A l'égard des regles qu'on a établies sur les grandes marées des équinoxes, M. Euler dans ses savantes recherches sur le flux & reflux de la mer, observe [p. 906] avec raison que quand la lune est dans l'équateur, ces regles n'ont lieu que pour les eaux situées sous l'équateur même. C'est ce que la théorie & les observations confirment, comme on le peut voir dans l'ouvrage cité.

Telles seroient régulierement toutes les marées, si les mers étoient par - tout également profondes; mais les bas - fonds qui se trouvent en certains endroits, & le peu de largeur de certains détroits où doivent passer les eaux, sont cause de la grande variété que l'on remarque dans les hauteurs des marées: & l'on ne sauroit rendre compte de ces effets, sans avoir une connoissance exacte de toutes les particularités & inégalités des côtes, c'est - à - dire de la position des terres, de la largeur & de la profondeur des canaux, &c.

Ces effets sont visibles dans les détroits entre Portland & le cap de la Hogue en Normandie, où la marée ressemble à ces eaux qui sortent d'une écluse qu'on vient de lever; & elle seroit encore plus rapide entre Douvres & Calais, si elle n'y étoit contrebalancée par celle qui fait le tour de l'île de la Grande - Bretagne.

L'eau de la mer, après avoir reçû l'impression de la force lunaire, la conserve long - tems, & continue de s'élever fort au - dessus du niveau de la hauteur ordinaire qu'elle a dans l'Océan, sur - tout dans les endroits où elle trouve un obstacle direct, & dans ceux où elle trouve un canal qui s'étend fort avant dans les terres, & qui s'étrécit vers son extrémité, comme elle fait dans la mer de Severn, près de Chepstow & de Bristol.

Les bas - fonds de la mer, & les continens qui l'entre - coupent, sont aussi cause en partie que la haute marée n'arrive point en plein Océan dans le tems que la lune s'approche du méridien, mais toûjours quelques heures après, comme on le remarque sur toutes les côtes occidentales de l'Europe & de l'Afrique, depuis l'Irlande jusqu'au cap de Bonne - Espérance, où la lune placée entre le midi & le couchant, cause les hautes marées.
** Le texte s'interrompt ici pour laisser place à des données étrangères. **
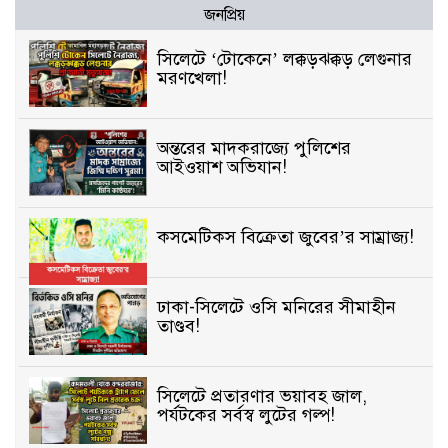
জনপ্রিয়
সিলেটে ‘টোকেনে’ লক্কড়ঝক্কড় লেগুনার
মরণখেলা!
অন্তরের মাদকরাজ্যে পুলিশের
আইওয়াশ অভিযান!
কসমেটিকস বিক্রেতা জুবের’র সাম্রাজ্য!
ঢাকা-সিলেটে ওসি মনিরের সীমাহীন
তাণ্ডব!
সিলেটে প্রতারণার ভয়াবহ জাল,
পর্যটকের সর্বস্ব লুটের গল্প!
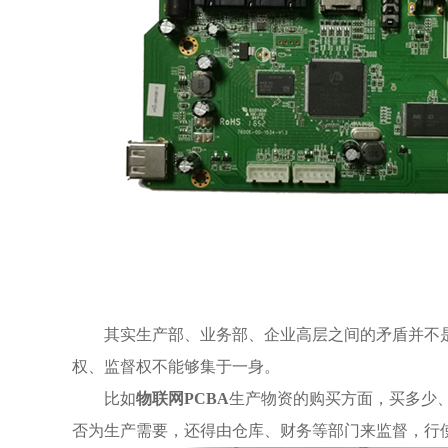
其实生产部、业务部、企业高层之间的矛盾并不
权、监督权不能够集于一身。
比如
物联网PCBA
生产物资的购买方面，买多少
否为生产需要，还得由仓库、财务等部门来监督，行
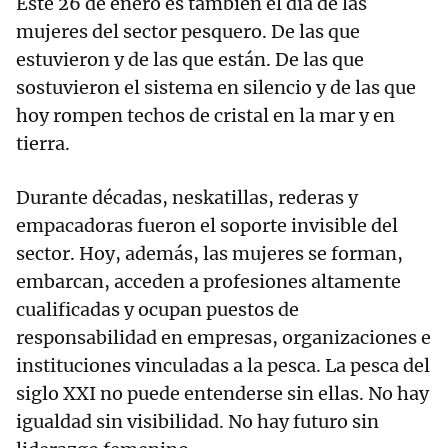
Este 26 de enero es también el día de las
mujeres del sector pesquero. De las que
estuvieron y de las que están. De las que
sostuvieron el sistema en silencio y de las que
hoy rompen techos de cristal en la mar y en
tierra.
Durante décadas, neskatillas, rederas y
empacadoras fueron el soporte invisible del
sector. Hoy, además, las mujeres se forman,
embarcan, acceden a profesiones altamente
cualificadas y ocupan puestos de
responsabilidad en empresas, organizaciones e
instituciones vinculadas a la pesca. La pesca del
siglo XXI no puede entenderse sin ellas. No hay
igualdad sin visibilidad. No hay futuro sin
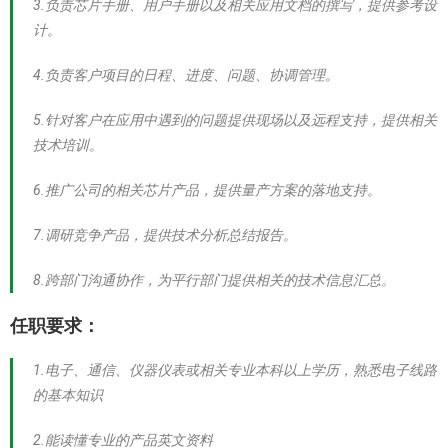
3.负责芯片手册、用户手册以及相关应用文档的撰写，提供参考设
计。
4.负责客户项目的日程、进度、问题、协调管理。
5.针对客户在应用中遇到的问题提供现场以及远程支持，提供相关
技术培训。
6.推广公司的相关芯片产品，提供量产方案的落地支持。
7.调研竞争产品，提供技术分析总结报告。
8.跨部门沟通协作，为平行部门提供相关的技术信息汇总。
任职要求：
1.电子、通信、仪器仪表或相关专业本科以上学历，熟悉电子线路
的基本知识
2.能读懂专业的产品英文资料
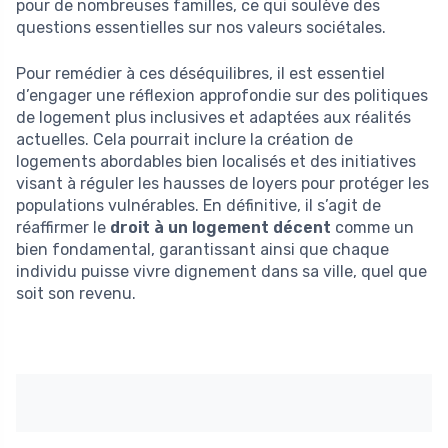
pour de nombreuses familles, ce qui soulève des
questions essentielles sur nos valeurs sociétales.
Pour remédier à ces déséquilibres, il est essentiel
d’engager une réflexion approfondie sur des politiques
de logement plus inclusives et adaptées aux réalités
actuelles. Cela pourrait inclure la création de
logements abordables bien localisés et des initiatives
visant à réguler les hausses de loyers pour protéger les
populations vulnérables. En définitive, il s’agit de
réaffirmer le
droit à un logement décent
comme un
bien fondamental, garantissant ainsi que chaque
individu puisse vivre dignement dans sa ville, quel que
soit son revenu.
On assûre que la même chose a lieu sur les côtes occidentales de l'Amérique.

Les vents & les courans irréguliers contribuent aussi beaucoup à altérer les phénomenes du flux & du reflux. Voyez Vent & Courant.
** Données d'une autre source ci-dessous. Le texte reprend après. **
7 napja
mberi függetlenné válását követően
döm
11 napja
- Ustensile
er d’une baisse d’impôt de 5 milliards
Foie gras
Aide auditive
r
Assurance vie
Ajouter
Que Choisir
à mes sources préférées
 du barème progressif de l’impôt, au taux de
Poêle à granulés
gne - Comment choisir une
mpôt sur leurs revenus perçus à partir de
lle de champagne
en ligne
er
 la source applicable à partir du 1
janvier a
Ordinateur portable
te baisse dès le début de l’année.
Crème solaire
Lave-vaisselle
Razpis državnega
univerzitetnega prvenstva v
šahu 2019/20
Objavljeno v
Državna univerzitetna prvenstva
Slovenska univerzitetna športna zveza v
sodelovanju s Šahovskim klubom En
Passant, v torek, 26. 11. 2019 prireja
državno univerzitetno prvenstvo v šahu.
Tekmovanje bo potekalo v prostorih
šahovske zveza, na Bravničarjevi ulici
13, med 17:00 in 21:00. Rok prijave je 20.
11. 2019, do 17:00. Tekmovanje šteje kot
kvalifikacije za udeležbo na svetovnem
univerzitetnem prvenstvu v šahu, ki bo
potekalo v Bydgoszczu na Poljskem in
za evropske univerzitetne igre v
On ne finiroit point, si on vouloit entrer dans le détail de toutes les solutions ou explications particulieres de ces effets, qui ne sont que des corollaires aisés à déduire des mêmes principes; ainsi lorsqu'on demande, par exemple, pourquoi les mers Caspienne, Méditerranée, Blanche & Baltique n'ont point de marées sensibles, la réponse est que ces mers sont des especes de lacs qui n'ont point de communication réelle ou considérable avec l'Océan: or le calcul montre que l'élévation des eaux doit être d'autant moindre, que la mer a moins d'étendue. Voyez les pieces de MM. Daniel Bernoulli & Euler. Ainsi les marées doivent être presqu'insensibles dans la mer Noire, dans la mer Caspienne, & très - petites dans la Méditerranée. Elles doivent être encore moindres dans les mers Blanche & Baltique, à cause de leur éloignement de l'équateur, par les raisons exposées ci - dessus. Dans le golfe de Venise la marée est plus sensible que dans le reste de la Méditerranée; mais cela doit être attribué à la figure de ce golfe, qui le rend propre à élever davantage les eaux en les resserrant.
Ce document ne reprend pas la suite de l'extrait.